I really like Blaze’s two records with Maiden, I find them underrated and he fits the sound of the band at the time. I really liked his solo career when I listened to it a few years ago, but I need to properly come back to those albums again to see how they stack up today. I haven’t even listened to War Within Me yet.
I did spin Silicon Messiah earlier this year, and that’s still a banger album. I agree that it’s not up to the level of Bruce’s best — a couple tracks are a bit filler-y, like “Reach for the Horizon” and “The Launch” — but the rest are awesome, especially “Identity” (often overlooked) and “Stare at the Sun”, basically Blaze’s “Hallowed”. I would take this album over Tattooed Millionaire and Balls to Picasso no doubt, and it’s probably better than anything Adrian did outside of Maiden.
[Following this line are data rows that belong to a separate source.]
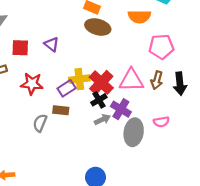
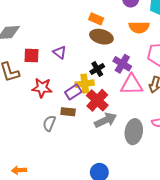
red cross: (101, 83) -> (97, 100), moved
black cross: (99, 100) -> (97, 69), moved
purple cross: (121, 109) -> (122, 64), moved
gray arrow: (102, 119) -> (106, 120), size x1.5

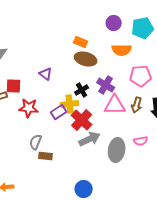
red square: (31, 55) -> (14, 86), moved
brown rectangle: (68, 112) -> (46, 156), moved

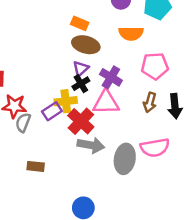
purple triangle: (46, 74) -> (81, 69), moved, turned 40
pink triangle: (115, 105) -> (106, 102), moved
gray arrow: (90, 139) -> (91, 145), turned 35
pink semicircle: (141, 141) -> (155, 148), size x1.6
gray semicircle: (36, 142) -> (23, 122), moved

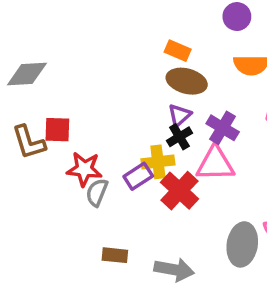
gray arrow: (91, 145) -> (174, 270), moved

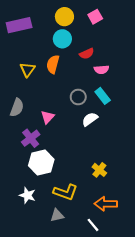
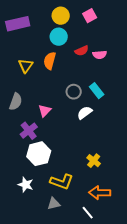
pink semicircle: (101, 69) -> (100, 55), moved

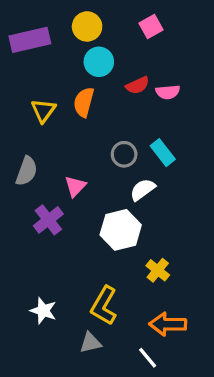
yellow circle: (61, 16) -> (87, 26), moved
white hexagon: (39, 154) -> (121, 230), moved
yellow L-shape: (62, 182) -> (104, 306), turned 100

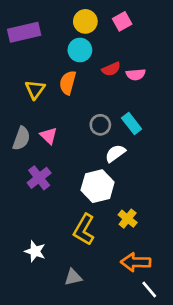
yellow circle: (87, 26) -> (85, 21), moved
pink triangle: (75, 186) -> (49, 136), moved, turned -30
yellow L-shape: (104, 306) -> (84, 230), moved
white line: (148, 358) -> (149, 289), moved

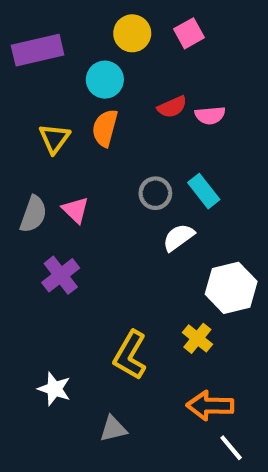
cyan circle: (80, 50) -> (105, 80), moved
white hexagon: (98, 186) -> (231, 288), moved

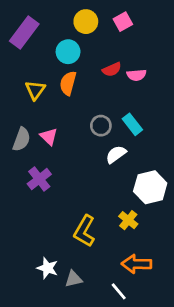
purple rectangle: (38, 50) -> (24, 33), turned -40
white star: (54, 389) -> (47, 268), moved
white line: (231, 448) -> (119, 291), moved

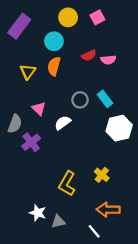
gray semicircle: (21, 139) -> (15, 124), moved
white semicircle: (116, 154) -> (63, 123), moved
white hexagon: (150, 187) -> (119, 128), moved

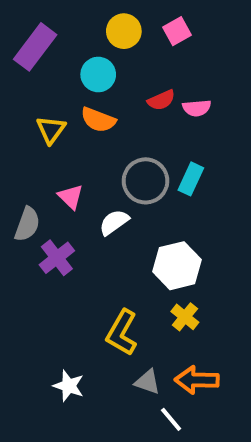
orange semicircle: (54, 66) -> (98, 120), turned -84
cyan rectangle: (105, 99) -> (191, 179), turned 63
gray circle: (80, 100) -> (146, 181), size x1.5
white hexagon: (119, 128) -> (177, 266), moved
gray triangle: (58, 222) -> (147, 382), moved, turned 32

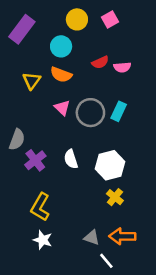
pink triangle: (71, 197) -> (62, 108), moved
white semicircle: (114, 222) -> (71, 159), moved, turned -72
yellow L-shape: (122, 333) -> (40, 207), moved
(I moved this topic into the Other Music category because that seemed like the best place for it.)
I’m not personally a fan of Blaze’s two albums with Iron Maiden — he struggled to stay on key, and the songwriting wasn’t very good in general. I did really like “Blood On The World’s Hands”, though, and “Futureal”, “Sign Of The Cross”, and even “2 A.M.” were pretty good, but that was about it for me.
As far as his solo work goes, it’s a very mixed bag. I’m not really a fan of Silicon Messiah, unlike most people, though I do think Tenth Dimension and Blood & Belief are pretty good. I love the music on The Man Who Would Not Die and Promise And Terror, but Blaze’s performances on those two albums are really uneven, with lots of whiffed notes and timbre problems. The King Of Metal is a steaming pile of shit, full stop. The Infinite Entanglement trilogy was much better, since it sounded like Blaze finally got some vocal coaching and his backing band sounds like a B-league Gamma Ray, which is a good thing in my book. I haven’t really listened to War Within Me yet.
In short, I think there’s some good stuff to be found on his solo records, but not a lot of great stuff, and there are lots of clunkers in there too.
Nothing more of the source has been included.